While we have considered the Appellees' arguments to the
contrary, we are convinced that this is a type four case.See footnote 4 We are
satisfied that liability was conclusively proven. Indeed, it would
have been exceedingly difficult to prove that Amanda shared any of
the blame for the accident, given that she was only seven years old
at the time.See footnote 5 The jury attributed 100% of the fault to the Appellees for good reason, and we see no need for a new jury to
revisit the issue. We are satisfied that the only effect of
ordering a new trial on both liability and damages would be to
unnecessarily put the Appellant to the additional burden of proving
again an issue that she unquestionably prevailed upon already.
Based upon the foregoing, the order of the Circuit Court of
Upshur County denying the Appellant's motion for a new trial is
reversed, and this case is remanded for a new trial on the sole
issue of damages.
Footnote: 1 In addition to Mr. Godfrey and Ms. Fazemeyer, Amanda also sued Southern States Buckhannon Cooperative, Inc., and Murray Ohio Manufacturing Company. The jury exonerated the latter two defendants, however, and that finding is not challenged on appeal.
Footnote: 2 Dr. Lloyd A. Kurth was the physician who treated Amanda at Ruby Memorial Hospital. His video deposition was introduced into evidence at trial, and he stated that "degloving" "means that everything's been cut off. All the skin and soft tissues are cut off of an area."

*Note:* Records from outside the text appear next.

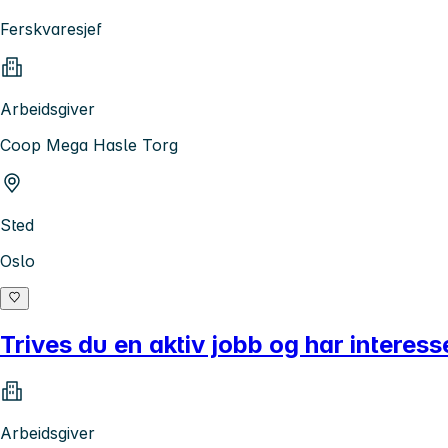
Ferskvaresjef
Arbeidsgiver
Coop Mega Hasle Torg
Sted
Oslo
Trives du en aktiv jobb og har interess
Arbeidsgiver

Footnote: 3 Even if one accepts that the orthotics would be of cosmetic assistance only, certainly this child who was without fault in this accident, is entitled to any such assistance.
Footnote: 4 While not relevant to the instant case, we have recognized that Freshwater typologies two and three have substantially less viability following the advent of our adoption of the doctrine of comparative negligence. See, e.g., In re: State of West Virginia Pub. Bldg. Asbestos Litig., Nos. 22023, 22024, 22025, 1994 WL 707228, at *11, n.1, W. Va. , , S.E.2d , n.1 (filed Dec. 21, 1994)(citing Linville v. Moss, 189 W. Va. 570, 433 S.E.2d 281 (1993)).
Footnote: 5 We recently stated in Pino v. Szuch, 185 W. Va. 476, 478, 408 S.E.2d 55, 57 (1991), that "West Virginia, like most jurisdictions, treats children with considerable favoritism in regard to their negligent acts." We also stated as follows:
For children between the ages of seven and
fourteen, the conclusive presumption [that a
child is incapable of negligence] disappears,
and a rebuttable presumption applies.
However, the burden is upon the party
attempting to overcome the presumption to
prove that the child has the capacity to be
Id. at 477-78, 408 S.E.2d at 56-57, syl. pt. 2.
We noted in Pino that the rebuttable presumption is "strong" when the child is still in the near vicinity of his or her seventh birthday. Id. at 480, 408 S.E.2d at 59.